M. Rebelo de Sousa a créé la surprise en soulevant la question d'éventuelles réparations coloniales. "Nous sommes responsables de ce que nous avons fait là-bas. (...) Il faut payer les coûts", a-t-il dit devant des représentants de la presse étrangère à Lisbonne.
Il n'a pourtant pas précisé comment le Portugal pourrait "faire la réparation" de ces "comportements historiques inacceptables" et, surtout, sa position n'est pas soutenue par le nouveau gouvernement de droite issu des élections du mois dernier.
"C'est un sujet toxique" et "inopportun", a indiqué une source gouvernementale citée par l'hebdomadaire Expresso.
- Percée de l'extrême droite -
Comme chaque année, les principaux responsables politiques du pays prendront la parole lors d'une "session solennelle" prévue au Parlement puis, dans l'après-midi, des milliers de personnes sont attendues pour le traditionnel défilé populaire dans le centre de Lisbonne.

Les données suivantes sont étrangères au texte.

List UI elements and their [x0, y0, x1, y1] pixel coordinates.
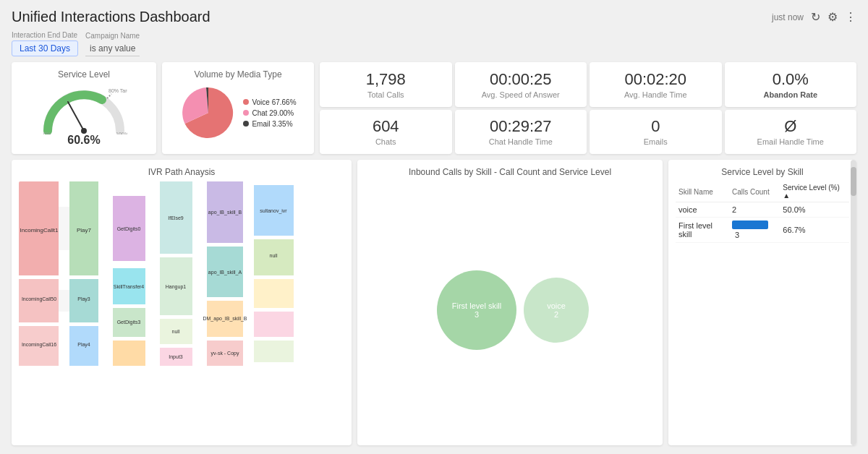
scrollbar-track[interactable] [851, 160, 856, 445]
stat-card-2: 00:02:20Avg. Handle Time [590, 62, 722, 107]
stat-card-7: ØEmail Handle Time [725, 110, 857, 155]
service-level-value: 60.6% [67, 134, 100, 147]
skill-title: Service Level by Skill [676, 167, 849, 177]
stat-label-6: Emails [644, 137, 668, 146]
filter-campaign-value[interactable]: is any value [85, 41, 140, 56]
legend-chat-dot [243, 110, 249, 116]
scrollbar-thumb[interactable] [851, 167, 856, 196]
legend-email-label: Email 3.35% [252, 120, 292, 128]
svg-text:Play4: Play4 [77, 342, 90, 348]
metrics-row: Service Level 80% Target 0% 100% [12, 62, 856, 154]
stat-label-4: Chats [375, 137, 396, 146]
stat-card-6: 0Emails [590, 110, 722, 155]
legend-voice-dot [243, 99, 249, 105]
gauge-chart: 80% Target 0% 100% [41, 84, 127, 131]
service-level-cell: 66.7% [780, 218, 849, 243]
skill-name-cell: First level skill [676, 218, 729, 243]
svg-text:apo_IB_skill_B: apo_IB_skill_B [208, 210, 242, 215]
stat-value-4: 604 [373, 117, 399, 136]
volume-legend: Voice 67.66% Chat 29.00% Email 3.35% [243, 98, 296, 128]
legend-email-dot [243, 121, 249, 127]
stat-card-5: 00:29:27Chat Handle Time [455, 110, 587, 155]
filter-campaign-label: Campaign Name [85, 32, 140, 40]
svg-rect-21 [113, 340, 145, 366]
svg-text:SkillTransfer4: SkillTransfer4 [114, 284, 145, 289]
stat-label-7: Email Handle Time [757, 137, 824, 146]
svg-text:null: null [172, 329, 180, 334]
inbound-title: Inbound Calls by Skill - Call Count and … [365, 167, 655, 177]
stat-label-2: Avg. Handle Time [624, 90, 687, 99]
svg-rect-44 [254, 312, 294, 337]
svg-text:80% Target: 80% Target [109, 88, 127, 94]
volume-title: Volume by Media Type [194, 69, 281, 80]
calls-count-cell: 2 [729, 202, 780, 218]
svg-text:IfElse9: IfElse9 [168, 215, 184, 220]
filter-date-button[interactable]: Last 30 Days [12, 40, 78, 56]
svg-text:IncomingCall16: IncomingCall16 [22, 342, 56, 348]
stat-value-1: 00:00:25 [490, 70, 552, 89]
col-service-level[interactable]: Service Level (%) ▲ [780, 181, 849, 202]
col-calls-count[interactable]: Calls Count [729, 181, 780, 202]
bubble-voice: voice 2 [524, 278, 589, 343]
filter-date-label: Interaction End Date [12, 31, 78, 39]
skill-card: Service Level by Skill Skill Name Calls … [668, 160, 856, 445]
filter-campaign-group: Campaign Name is any value [85, 32, 140, 56]
svg-text:yv-sk - Copy: yv-sk - Copy [211, 351, 239, 356]
calls-count-cell: 3 [729, 218, 780, 243]
skill-table-container[interactable]: Skill Name Calls Count Service Level (%)… [676, 181, 849, 438]
stat-card-3: 0.0%Abandon Rate [725, 62, 857, 107]
legend-voice: Voice 67.66% [243, 98, 296, 106]
svg-text:Play3: Play3 [77, 296, 90, 302]
stat-card-1: 00:00:25Avg. Speed of Answer [455, 62, 587, 107]
svg-text:IncomingCallt1: IncomingCallt1 [20, 227, 59, 234]
stat-card-0: 1,798Total Calls [320, 62, 452, 107]
svg-text:Hangup1: Hangup1 [166, 284, 187, 290]
svg-text:Play7: Play7 [77, 227, 92, 234]
legend-chat: Chat 29.00% [243, 109, 296, 117]
stat-value-5: 00:29:27 [490, 117, 552, 136]
bubble-first-level: First level skill 3 [437, 270, 516, 350]
svg-text:IncomingCall50: IncomingCall50 [22, 296, 56, 302]
pie-chart [179, 84, 237, 142]
ivr-title: IVR Path Anaysis [19, 167, 344, 177]
svg-text:GetDigits0: GetDigits0 [117, 226, 141, 232]
filters-bar: Interaction End Date Last 30 Days Campai… [12, 31, 856, 56]
timestamp-label: just now [772, 12, 804, 22]
svg-point-3 [81, 128, 87, 134]
inbound-card: Inbound Calls by Skill - Call Count and … [357, 160, 663, 445]
service-level-card: Service Level 80% Target 0% 100% [12, 62, 156, 154]
sankey-chart: IncomingCallt1 IncomingCall50 IncomingCa… [19, 181, 344, 438]
legend-chat-label: Chat 29.00% [252, 109, 294, 117]
svg-text:100%: 100% [116, 132, 127, 134]
refresh-icon[interactable]: ↻ [811, 10, 820, 24]
svg-text:Input3: Input3 [169, 354, 183, 360]
ivr-card: IVR Path Anaysis IncomingCallt1 Incoming… [12, 160, 352, 445]
table-row: First level skill 3 66.7% [676, 218, 849, 243]
stat-value-7: Ø [784, 117, 796, 136]
filter-icon[interactable]: ⚙ [827, 10, 838, 24]
table-row: voice 2 50.0% [676, 202, 849, 218]
svg-rect-45 [254, 340, 294, 362]
stat-cards-grid: 1,798Total Calls00:00:25Avg. Speed of An… [320, 62, 856, 154]
more-icon[interactable]: ⋮ [845, 10, 856, 24]
col-skill-name[interactable]: Skill Name [676, 181, 729, 202]
svg-text:DM_apo_IB_skill_B: DM_apo_IB_skill_B [203, 316, 247, 322]
svg-rect-43 [254, 279, 294, 308]
volume-content: Voice 67.66% Chat 29.00% Email 3.35% [179, 84, 296, 142]
page-title: Unified Interactions Dashboard [12, 9, 210, 25]
header: Unified Interactions Dashboard just now … [12, 9, 856, 25]
filter-date-group: Interaction End Date Last 30 Days [12, 31, 78, 56]
dashboard-page: Unified Interactions Dashboard just now … [0, 0, 868, 454]
stat-value-0: 1,798 [366, 70, 406, 89]
service-level-title: Service Level [58, 69, 110, 80]
stat-label-0: Total Calls [367, 90, 404, 99]
bubble-chart: First level skill 3 voice 2 [365, 181, 655, 438]
svg-line-2 [68, 102, 84, 131]
volume-card: Volume by Media Type [162, 62, 314, 154]
svg-line-0 [107, 94, 111, 98]
stat-label-3: Abandon Rate [763, 90, 817, 99]
stat-value-3: 0.0% [773, 70, 809, 89]
header-actions: just now ↻ ⚙ ⋮ [772, 10, 856, 24]
svg-text:0%: 0% [43, 132, 51, 134]
svg-text:null: null [270, 253, 278, 258]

Les célébrations de l'avènement de la démocratie au Portugal interviennent cette année dans un contexte marqué en outre par une nouvelle percée électorale de l'extrême droite, le parti "Chega" ("Assez") ayant nettement renforcé son rang de troisième force politique du pays avec 18% des voix.
Selon une enquête publiée la semaine dernière, la moitié des personnes interrogées a estimé que le régime autoritaire renversé en 1974 avait davantage d'aspects négatifs que positifs, mais un cinquième d'entre elles a affirmé le contraire.
En tout cas, 65% de l'échantillon a considéré que la révolution du 25 avril était l'événement le plus important de l'histoire du Portugal, loin devant l'adhésion à l'ancêtre de l'Union européenne en 1986, ou la fin de la monarchie en 1910.
"La motivation principale était de régler le problème de la guerre coloniale", a rappelé à l'AFP le colonel à la retraite Vasco Lourenço, président de l'Association 25 avril héritière du "mouvement des capitaines" qui a organisé le soulèvement.
Ces jeunes officiers ont mis presque un an à monter cette "conspiration" et à réaliser "un coup d'Etat visant à ouvrir la voie à la liberté, mettre fin à la guerre et construire la démocratie au Portugal", a-t-il ajouté.
- "Dieu, patrie, famille" -
La Révolution des Œillets a été baptisée ainsi car la population, qui s'est aussitôt rangée du côté des putschistes, a distribué ces fleurs du printemps à certains soldats qui les ont planté dans le canon de leur fusil.
"Ce seront surtout les images prises ce jour là qui vont transformer l'œillet rouge en symbole de la Révolution du 25 avril et qui finira par donner une vision romantique, poétique à un acte qui tenait beaucoup de l'héroïsme, même si cette révolution a été particulièrement pacifique", explique l'historienne Maria Inacia Rezola, en charge du vaste programme de commémorations.
Pendant les années de plomb marquées par le slogan du dictateur Antonio Salazar - "Dieu, patrie, famille" -, le Portugal est resté "un pays pauvre, arriéré, analphabète et isolé du reste du monde", décrit-elle.
Après des mois de tension qui ont failli dégénérer en guerre civile, la période révolutionnaire s'est refermée le 25 novembre 1975 avec une intervention militaire du général Antonio Ramalho Eanes, devenu l'année suivante le premier président démocratiquement élu du Portugal.
Autre personnage clé de l'époque, le socialiste Mario Soares a remporté les premières élections libres au suffrage universel, organisées le 25 avril 1975 pour former l’assemblée constituante qui a rédigé l'actuelle loi fondamentale du pays.